Although we generally like to post all the fun details of our project, doing fieldwork internationally is hard. Mountains of paperwork and preparation go into our trips (much of it often stressful and last-minute), and when we arrive, we generally don’t know the local corals very well, don’t know the language as well as we think we do, and don’t know the area at all. We’re learning as we go about all the best ways to make our trips go smoothly.
But for now, as I sit in the Paris airport on my way home, I’d like to give a shout-out to all the people who have helped make this particular trip happen. One of the first contacts Jerome made on the island was with Le Club de Plongee Suwan Macha – an organization of SCUBA divers that works like a co-op, buying and maintaining resources that are shared by members at a very affordable price. This system worked great for us as a way to get many customized dives in and seems like an awesome set-up for scientific diving in general. We even borrowed a few tanks of air for some of our ‘labwork’, unrelated to diving. After we joined the club, the acting president, Pierre Grisoni, volunteered his time to drive the boat and refill tanks for us for all the dives we did on the West coast of the island. These dives were essential to our collections and formed the core of our trip! Merci beaucoup à Pierre and the rest of the club!
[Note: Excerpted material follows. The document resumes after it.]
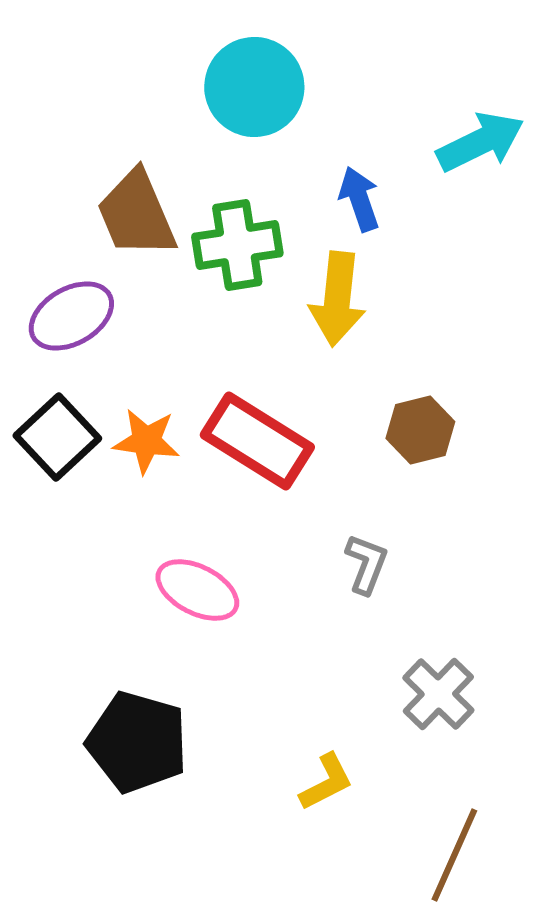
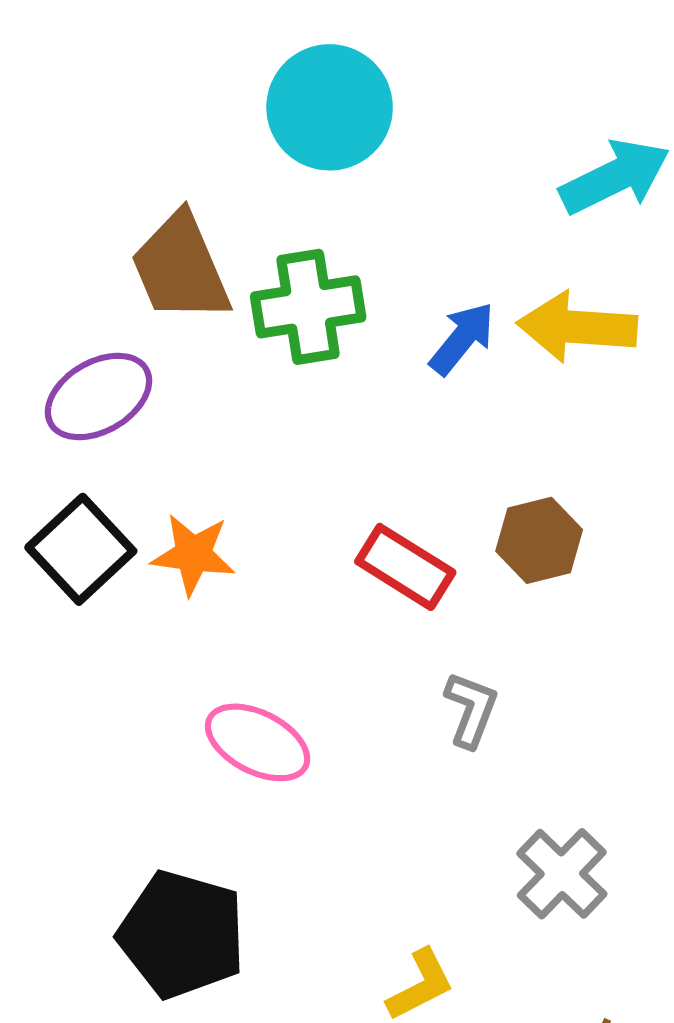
blue arrow: (359, 199) -> (462, 338), moved, turned 58
yellow arrow: (337, 299) -> (577, 327), moved, turned 88
red rectangle: (257, 441) -> (405, 567), moved, size x0.7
Another important contact was Dr. Jean-Pascal Quod, president of Reef Check France and manager of Pareto Ecoconsult. Jean-Pascal and the diving club SUBEST were instrumental in our collections on the East side of the island, and showed us some really great reefs over there.
Perhaps the most important local entity was The Natural Marine Reserve of La Réunion (RNMR), which provided us with local collections permits and prepared our CITES export permits. Dealing with this paperwork is often the most difficult part of our work, and being able to work with the local management authority is essential to our project.
Many other people have been helpful on this particular trip. For starters, I bummed a ride to and from the Portland airport with my parents, which is excellent. I also left my car with them and got lots of other help from them before leaving. I believe Amelia’s mother also took her and Jerome to the airport, after quickly sewing together my BCD weight pocket for me. Ummm, awesome!! Then there’s Jerome’s mom, who on multiple occasions hosted us all for outstanding dinners while we were in Reunion. Everything’s easier in life with parents like these!
We also met many of Jerome’s friends and family while there, and a number of them provided us with delicious food, too. Thank you to all of you for showing us your island and making the trip great!
Since we first started planning the trip, there has been one person who made the right contacts, spoke the right language, and put in a lot of effort to get all the permitting and paperwork done on the French end of things: our postdoc Dr. Jerome Payet. In addition to pre-trip organization, he also acted as our guide, facilitator, translator, and co-director throughout the trip. I’ve worked with Jerome a lot in the last couple years, and he has been an integral part of the lab for a bit longer than me, but working on this particular project was generous of him. This trip came at a special time for Jerome, as well, since he is now moving on to work with a different lab at OSU. The work he put into it is thus very much appreciated. Thank you – we will miss you!!